WHAT YOU WILL DO
When a line below contains the word "Uniwersytetu", copy that line.
** MATERIAL SHOWN follows **
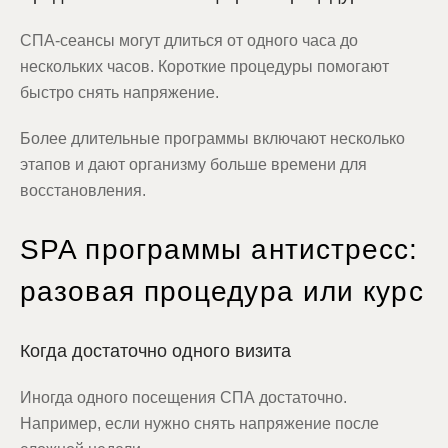
СПА-сеансы могут длиться от одного часа до
нескольких часов. Короткие процедуры помогают
быстро снять напряжение.
Более длительные программы включают несколько
этапов и дают организму больше времени для
восстановления.
SPA программы антистресс:
разовая процедура или курс
Когда достаточно одного визита
Иногда одного посещения СПА достаточно.
Например, если нужно снять напряжение после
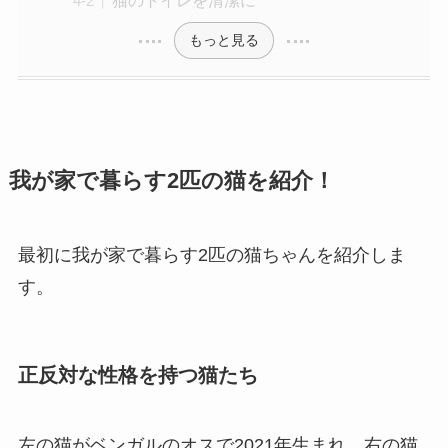
もっと見る
我が家で暮らす2匹の猫を紹介！
最初に我が家で暮らす2匹の猫ちゃんを紹介しま
す。
正反対な性格を持つ猫たち
左の猫がベンガルのオスで2021年生まれ、右の猫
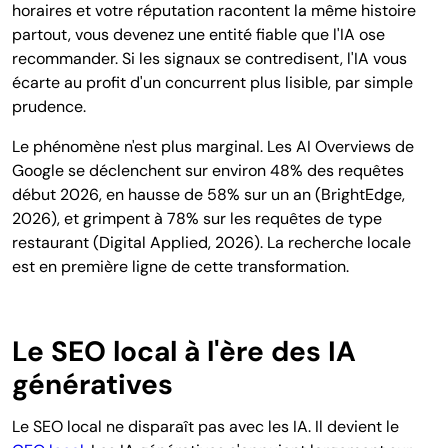
horaires et votre réputation racontent la même histoire
partout, vous devenez une entité fiable que l'IA ose
recommander. Si les signaux se contredisent, l'IA vous
écarte au profit d'un concurrent plus lisible, par simple
prudence.
Le phénomène n'est plus marginal. Les AI Overviews de
Google se déclenchent sur environ 48% des requêtes
début 2026, en hausse de 58% sur un an (BrightEdge,
2026), et grimpent à 78% sur les requêtes de type
restaurant (Digital Applied, 2026). La recherche locale
est en première ligne de cette transformation.
Le SEO local à l'ère des IA
génératives
Le SEO local ne disparaît pas avec les IA. Il devient le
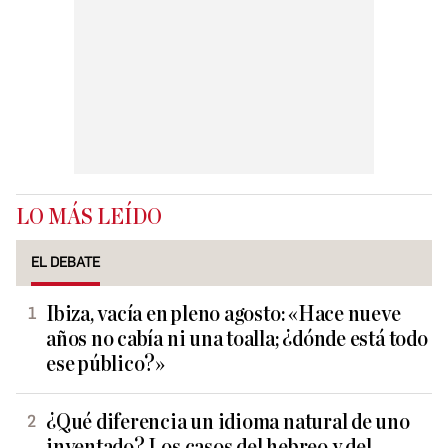
LO MÁS LEÍDO
EL DEBATE
Ibiza, vacía en pleno agosto: «Hace nueve
años no cabía ni una toalla; ¿dónde está todo
ese público?»
¿Qué diferencia un idioma natural de uno
inventado? Los casos del hebreo y del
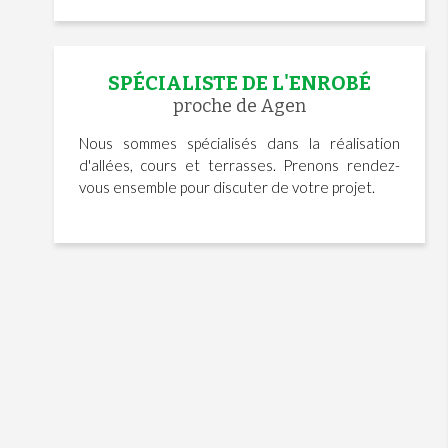
SPÉCIALISTE DE L'ENROBÉ
proche de Agen
Nous sommes spécialisés dans la réalisation
d'allées, cours et terrasses. Prenons rendez-
vous ensemble pour discuter de votre projet.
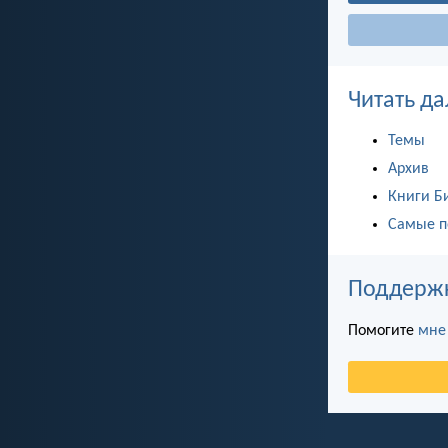
Читать да
Темы
Архив
Книги Б
Самые п
Поддержка
Помогите
мне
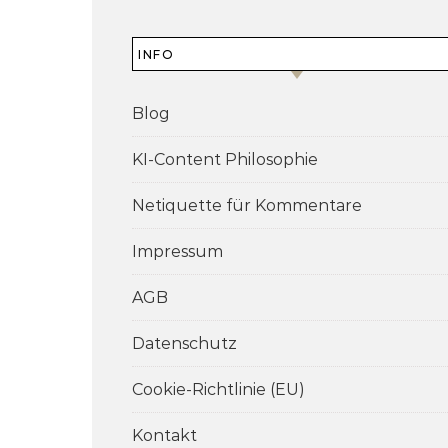
INFO
Blog
KI-Content Philosophie
Netiquette für Kommentare
Impressum
AGB
Datenschutz
Cookie-Richtlinie (EU)
Kontakt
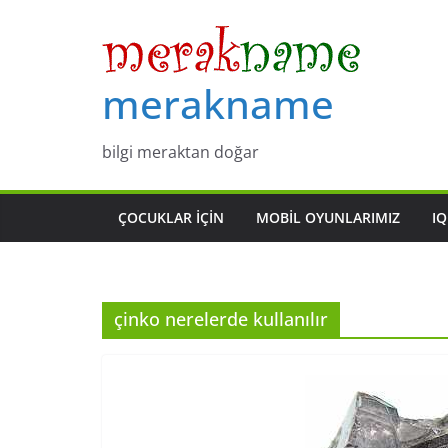
Skip
to
content
merakname
bilgi meraktan doğar
ÇOCUKLAR IÇIN
MOBIL OYUNLARIMIZ
IQ
çinko nerelerde kullanılır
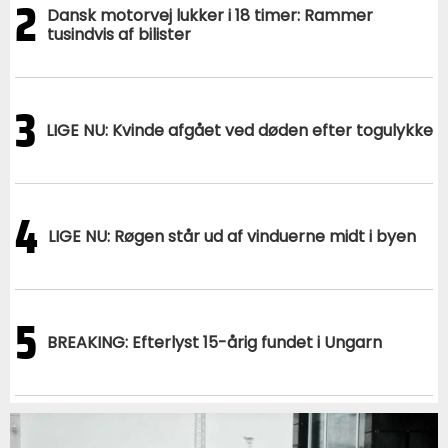
2
Dansk motorvej lukker i 18 timer: Rammer
tusindvis af bilister
3
LIGE NU: Kvinde afgået ved døden efter togulykke
4
LIGE NU: Røgen står ud af vinduerne midt i byen
5
BREAKING: Efterlyst 15-årig fundet i Ungarn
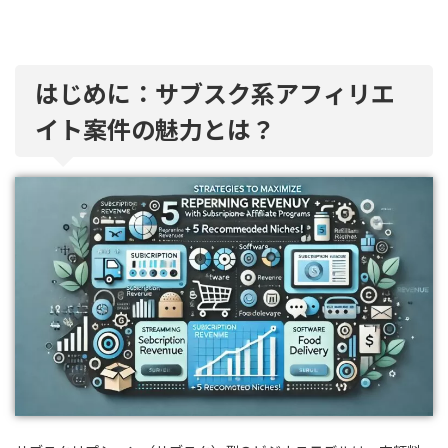
はじめに：サブスク系アフィリエ
イト案件の魅力とは？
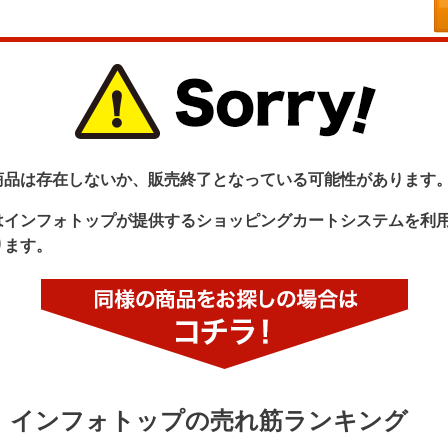
商品は存在しないか、販売終了となっている可能性があります
はインフォトップが提供するショッピングカートシステムを利
ります。
インフォトップの売れ筋ランキング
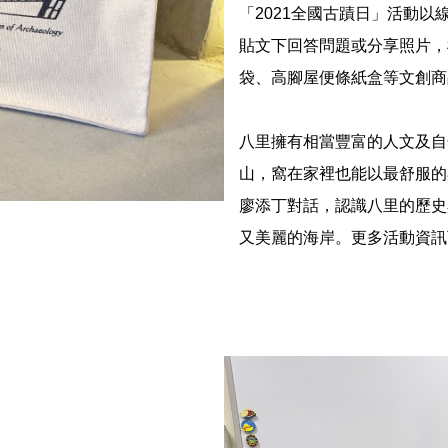
「
2021
全國古蹟日」活動以
貼文下回答問題或分享照片，
袋、高腳屋便條紙盒等文創商
八里擁有相當豐富的人文及自
山，窩在家裡也能以最舒服的
廖添丁對話，認識八里的歷史
又美麗的海岸。更多活動資訊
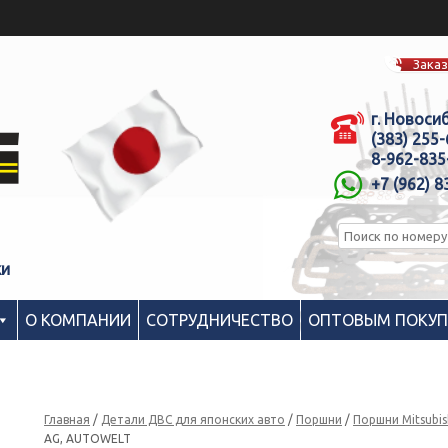
Заказ
г. Новоси
(383) 255
8-962-835
+7 (962) 8
ки
О КОМПАНИИ
СОТРУДНИЧЕСТВО
ОПТОВЫМ ПОКУ
Главная
/
Детали ДВС для японских авто
/
Поршни
/
Поршни Mitsubis
AG, AUTOWELT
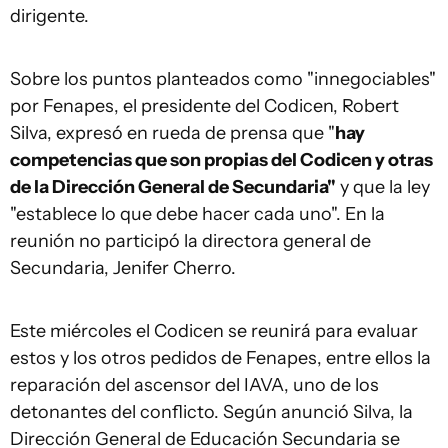
dirigente.
Sobre los puntos planteados como "innegociables"
por Fenapes, el presidente del Codicen, Robert
Silva, expresó en rueda de prensa que "
hay
competencias que son propias del Codicen y otras
de la Dirección General de Secundaria"
y que la ley
"establece lo que debe hacer cada uno". En la
reunión no participó la directora general de
Secundaria, Jenifer Cherro.
Este miércoles el Codicen se reunirá para evaluar
estos y los otros pedidos de Fenapes, entre ellos la
reparación del ascensor del IAVA, uno de los
detonantes del conflicto. Según anunció Silva, la
Dirección General de Educación Secundaria se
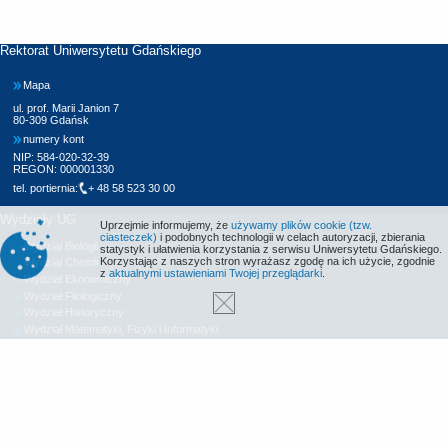
Rektorat Uniwersytetu Gdańskiego
Mapa
ul. prof. Marii Janion 7
80-309 Gdańsk
numery kont
NIP: 584-020-32-39
REGON: 000001330
tel. portiernia:
+ 48 58 523 30 00
Wydziały UG
Uprzejmie informujemy, że
używamy plików cookie (tzw.
ciasteczek)
i podobnych technologii w celach autoryzacji, zbierania
Wydział Biologii
statystyk i ułatwienia korzystania z serwisu Uniwersytetu Gdańskiego.
Korzystając z naszych stron wyrażasz zgodę na ich użycie, zgodnie
Wydział Chemii
z
aktualnymi ustawieniami Twojej przeglądarki
.
Wydział Ekonomiczny
Wydział Filologiczny
Wydział Historyczny
Wydział Matematyki, Fizyki i Informatyki
Wydział Nauk Społecznych
Wydział Oceanografii i Geografii
Wydział Prawa i Administracji
Wydział Zarządzania
Międzyuczelniany Wydział Biotechnologii
Biblioteka UG
Centrum Języków Obcych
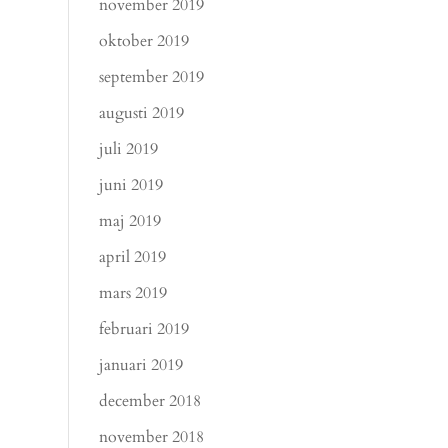
november 2019
oktober 2019
september 2019
augusti 2019
juli 2019
juni 2019
maj 2019
april 2019
mars 2019
februari 2019
januari 2019
december 2018
november 2018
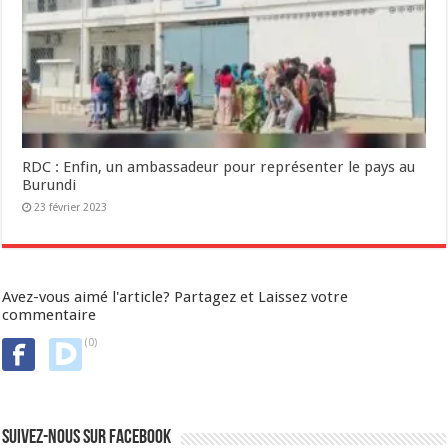
RDC : Enfin, un ambassadeur pour représenter le pays au
Burundi
23 février 2023
Avez-vous aimé l'article? Partagez et Laissez votre
commentaire
(0)
Suivez-nous sur Facebook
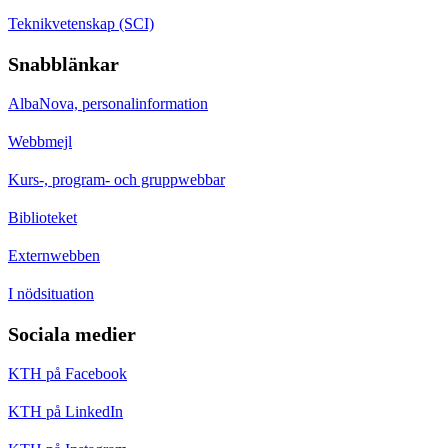
Teknikvetenskap (SCI)
Snabblänkar
AlbaNova, personalinformation
Webbmejl
Kurs-, program- och gruppwebbar
Biblioteket
Externwebben
I nödsituation
Sociala medier
KTH på Facebook
KTH på LinkedIn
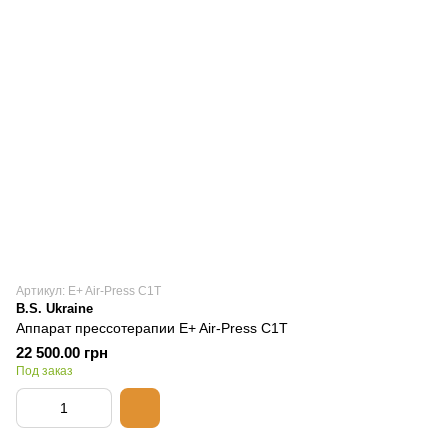
Артикул: E+ Air-Press C1Т
B.S. Ukraine
Аппарат прессотерапии E+ Air-Press C1Т
22 500.00 грн
Под заказ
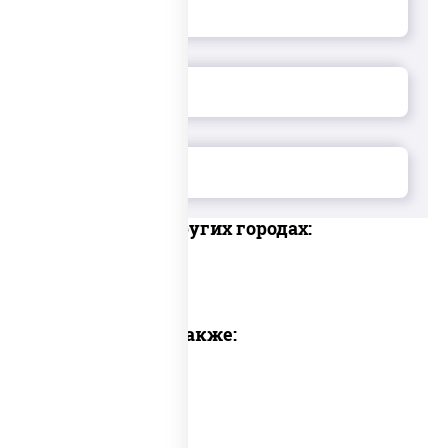
Доставка в других городах:
Предлагаем также:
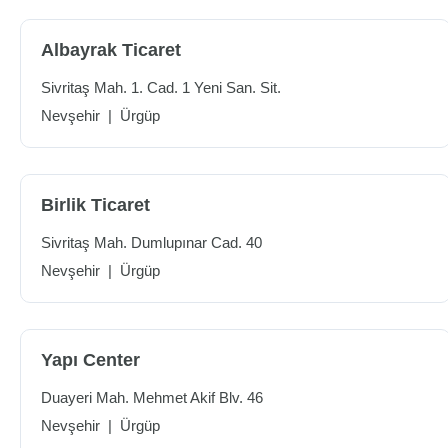
Albayrak Ticaret
Sivritaş Mah. 1. Cad. 1 Yeni San. Sit.
Nevşehir
|
Ürgüp
Birlik Ticaret
Sivritaş Mah. Dumlupınar Cad. 40
Nevşehir
|
Ürgüp
Yapı Center
Duayeri Mah. Mehmet Akif Blv. 46
Nevşehir
|
Ürgüp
** End of MATERIAL SHOWN **
PROBLEM SOLUTION
Rektorat Uniwersytetu Gdańskiego
statystyk i ułatwienia korzystania z serwisu Uniwersytetu Gdańskiego.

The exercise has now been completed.